Hi CostlyOstrich36 is there a default location for the agents local log?
When the agent starts running a task it will print out where the logs are being saved
For example:task 613b77be5dac4f6f9eaea7962bf4e034 pulled from eb1c9d9c680d4bdea2dbf5cf90e54af2 by worker worker-bruce:3 Running task '613b77be5dac4f6f9eaea7962bf4e034' Storing stdout and stderr log to '/tmp/.clearml_agent_out._sox_04u.txt', '/tmp/.clearml_agent_out._sox_04u.txt'
unfortunately the experiment is run in docker and the container is down already... I don't know if this happened at the same time. So you're saying it might be memory issues? Any other hints i might check while running a new experiment?
ResponsiveHedgehong88 you can try mapping out the /tmp/ folder inside the docker outside for later inspection so the data wouldn't be lost.

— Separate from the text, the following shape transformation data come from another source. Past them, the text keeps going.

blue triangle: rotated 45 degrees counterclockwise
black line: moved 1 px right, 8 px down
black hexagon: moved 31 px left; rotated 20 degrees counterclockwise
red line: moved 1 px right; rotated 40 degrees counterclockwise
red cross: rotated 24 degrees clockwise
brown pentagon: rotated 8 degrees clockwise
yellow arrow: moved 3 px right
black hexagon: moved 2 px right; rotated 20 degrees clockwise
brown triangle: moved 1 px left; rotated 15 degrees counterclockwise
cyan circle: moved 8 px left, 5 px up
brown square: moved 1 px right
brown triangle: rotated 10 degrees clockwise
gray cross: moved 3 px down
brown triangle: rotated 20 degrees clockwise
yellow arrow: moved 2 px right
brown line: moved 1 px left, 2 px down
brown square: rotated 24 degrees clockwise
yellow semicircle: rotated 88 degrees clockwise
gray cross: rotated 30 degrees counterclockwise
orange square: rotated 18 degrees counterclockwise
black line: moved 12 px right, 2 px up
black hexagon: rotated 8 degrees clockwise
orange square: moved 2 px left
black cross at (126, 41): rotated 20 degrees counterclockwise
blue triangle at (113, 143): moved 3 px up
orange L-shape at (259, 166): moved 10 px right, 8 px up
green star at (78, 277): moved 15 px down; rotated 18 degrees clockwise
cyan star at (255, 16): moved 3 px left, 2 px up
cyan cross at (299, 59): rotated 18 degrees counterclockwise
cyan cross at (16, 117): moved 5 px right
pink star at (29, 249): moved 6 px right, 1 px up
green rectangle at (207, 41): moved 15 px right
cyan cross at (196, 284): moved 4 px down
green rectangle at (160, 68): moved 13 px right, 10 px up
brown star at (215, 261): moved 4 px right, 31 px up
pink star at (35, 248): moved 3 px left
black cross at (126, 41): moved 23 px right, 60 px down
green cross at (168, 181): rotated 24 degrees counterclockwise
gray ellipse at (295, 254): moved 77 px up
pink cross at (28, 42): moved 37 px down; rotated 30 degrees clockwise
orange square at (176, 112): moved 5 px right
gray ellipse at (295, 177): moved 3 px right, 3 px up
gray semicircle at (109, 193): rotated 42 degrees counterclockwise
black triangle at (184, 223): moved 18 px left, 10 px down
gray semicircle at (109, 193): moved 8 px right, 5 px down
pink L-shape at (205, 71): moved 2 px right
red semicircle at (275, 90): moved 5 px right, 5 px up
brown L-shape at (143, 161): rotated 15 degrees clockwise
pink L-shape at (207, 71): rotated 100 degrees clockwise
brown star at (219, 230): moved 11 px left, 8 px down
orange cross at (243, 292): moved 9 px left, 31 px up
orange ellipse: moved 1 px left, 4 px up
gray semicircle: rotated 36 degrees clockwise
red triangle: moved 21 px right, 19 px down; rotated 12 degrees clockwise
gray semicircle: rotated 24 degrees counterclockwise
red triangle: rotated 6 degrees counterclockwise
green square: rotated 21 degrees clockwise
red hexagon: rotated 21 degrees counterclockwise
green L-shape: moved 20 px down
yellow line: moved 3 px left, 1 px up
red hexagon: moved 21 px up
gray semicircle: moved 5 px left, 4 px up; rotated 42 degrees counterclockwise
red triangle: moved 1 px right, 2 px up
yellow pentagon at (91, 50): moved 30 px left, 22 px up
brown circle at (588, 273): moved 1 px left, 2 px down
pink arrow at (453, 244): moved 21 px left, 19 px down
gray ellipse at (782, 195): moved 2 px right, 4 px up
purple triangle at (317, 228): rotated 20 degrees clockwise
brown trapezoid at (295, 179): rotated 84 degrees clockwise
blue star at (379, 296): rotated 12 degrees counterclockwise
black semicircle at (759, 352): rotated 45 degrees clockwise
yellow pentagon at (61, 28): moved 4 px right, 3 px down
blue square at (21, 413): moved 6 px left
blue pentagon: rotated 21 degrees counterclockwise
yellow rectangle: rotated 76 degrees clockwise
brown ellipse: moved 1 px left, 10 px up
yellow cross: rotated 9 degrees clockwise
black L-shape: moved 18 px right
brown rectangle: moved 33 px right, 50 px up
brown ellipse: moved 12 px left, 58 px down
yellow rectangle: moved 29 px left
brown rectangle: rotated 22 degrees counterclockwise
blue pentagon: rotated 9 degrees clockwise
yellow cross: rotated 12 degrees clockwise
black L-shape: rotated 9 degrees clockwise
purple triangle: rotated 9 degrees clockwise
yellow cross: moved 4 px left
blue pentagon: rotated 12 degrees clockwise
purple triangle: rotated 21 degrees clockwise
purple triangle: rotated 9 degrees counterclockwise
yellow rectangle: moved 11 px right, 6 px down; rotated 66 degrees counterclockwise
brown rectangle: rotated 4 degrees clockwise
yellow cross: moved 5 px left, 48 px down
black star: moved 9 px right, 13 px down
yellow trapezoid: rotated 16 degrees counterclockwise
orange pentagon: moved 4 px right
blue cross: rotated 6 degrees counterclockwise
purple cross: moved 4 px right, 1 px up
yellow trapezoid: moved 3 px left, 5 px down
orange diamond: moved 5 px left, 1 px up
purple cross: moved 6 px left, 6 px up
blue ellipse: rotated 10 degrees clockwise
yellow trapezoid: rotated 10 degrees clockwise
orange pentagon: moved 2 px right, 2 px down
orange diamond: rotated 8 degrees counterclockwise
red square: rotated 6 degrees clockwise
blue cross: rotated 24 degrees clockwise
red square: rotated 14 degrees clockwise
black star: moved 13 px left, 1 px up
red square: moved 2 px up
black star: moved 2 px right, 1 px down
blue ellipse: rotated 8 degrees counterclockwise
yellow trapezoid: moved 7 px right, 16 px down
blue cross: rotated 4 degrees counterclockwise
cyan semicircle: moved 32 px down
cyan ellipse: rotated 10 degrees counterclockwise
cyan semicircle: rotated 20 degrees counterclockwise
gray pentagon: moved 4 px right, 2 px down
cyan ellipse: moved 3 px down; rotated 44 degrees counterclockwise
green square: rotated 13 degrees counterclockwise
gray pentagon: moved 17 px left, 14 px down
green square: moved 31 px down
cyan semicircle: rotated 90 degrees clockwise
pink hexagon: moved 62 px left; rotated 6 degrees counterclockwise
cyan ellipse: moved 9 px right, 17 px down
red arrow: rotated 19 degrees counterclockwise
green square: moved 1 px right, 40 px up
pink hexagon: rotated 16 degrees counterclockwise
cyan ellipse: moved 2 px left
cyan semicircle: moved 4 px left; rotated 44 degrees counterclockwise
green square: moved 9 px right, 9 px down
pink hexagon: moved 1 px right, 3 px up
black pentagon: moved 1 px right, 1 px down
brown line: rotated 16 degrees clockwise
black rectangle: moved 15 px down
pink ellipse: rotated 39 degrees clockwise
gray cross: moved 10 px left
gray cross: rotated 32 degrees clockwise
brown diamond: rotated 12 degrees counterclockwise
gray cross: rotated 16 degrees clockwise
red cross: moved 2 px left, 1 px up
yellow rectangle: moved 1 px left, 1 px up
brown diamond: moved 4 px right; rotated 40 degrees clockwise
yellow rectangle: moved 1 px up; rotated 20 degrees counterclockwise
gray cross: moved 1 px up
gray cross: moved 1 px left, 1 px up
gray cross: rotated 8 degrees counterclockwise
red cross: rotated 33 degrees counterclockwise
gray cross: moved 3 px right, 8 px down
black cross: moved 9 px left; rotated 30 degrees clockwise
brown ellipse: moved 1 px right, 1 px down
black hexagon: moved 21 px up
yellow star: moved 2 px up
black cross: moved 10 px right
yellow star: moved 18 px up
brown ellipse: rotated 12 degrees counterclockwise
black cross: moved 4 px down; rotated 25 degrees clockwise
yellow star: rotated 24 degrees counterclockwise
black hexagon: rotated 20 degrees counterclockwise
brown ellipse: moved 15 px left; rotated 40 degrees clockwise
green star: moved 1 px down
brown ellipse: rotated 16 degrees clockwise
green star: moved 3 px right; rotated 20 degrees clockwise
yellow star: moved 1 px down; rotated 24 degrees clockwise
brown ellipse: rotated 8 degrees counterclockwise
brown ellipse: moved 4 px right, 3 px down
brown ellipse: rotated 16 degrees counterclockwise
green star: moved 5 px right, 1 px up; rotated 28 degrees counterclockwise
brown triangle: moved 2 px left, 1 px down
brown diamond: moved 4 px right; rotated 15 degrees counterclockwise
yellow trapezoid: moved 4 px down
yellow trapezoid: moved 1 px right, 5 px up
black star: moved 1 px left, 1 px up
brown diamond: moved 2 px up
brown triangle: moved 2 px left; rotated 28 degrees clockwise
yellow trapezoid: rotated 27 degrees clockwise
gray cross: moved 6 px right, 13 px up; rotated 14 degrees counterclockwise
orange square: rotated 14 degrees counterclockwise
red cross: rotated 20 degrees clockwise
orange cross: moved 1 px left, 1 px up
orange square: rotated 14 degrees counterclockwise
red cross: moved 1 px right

This could give us a better idea of what's happening
Ok good idea thanks, will do in the next run
Also, in the Scalers section you can see the machine statistics to maybe get an idea. If the memory usage is high this might be the issue. If not then we can cancel out this hypothesis (probably)
Hi ResponsiveHedgehong88 , I was trying to do the same thing but the loggerhook doesn't seem to work. The console log and scalar logs didn't come out when I registered via init.py and load via log_config. Are you able to share how you configure it?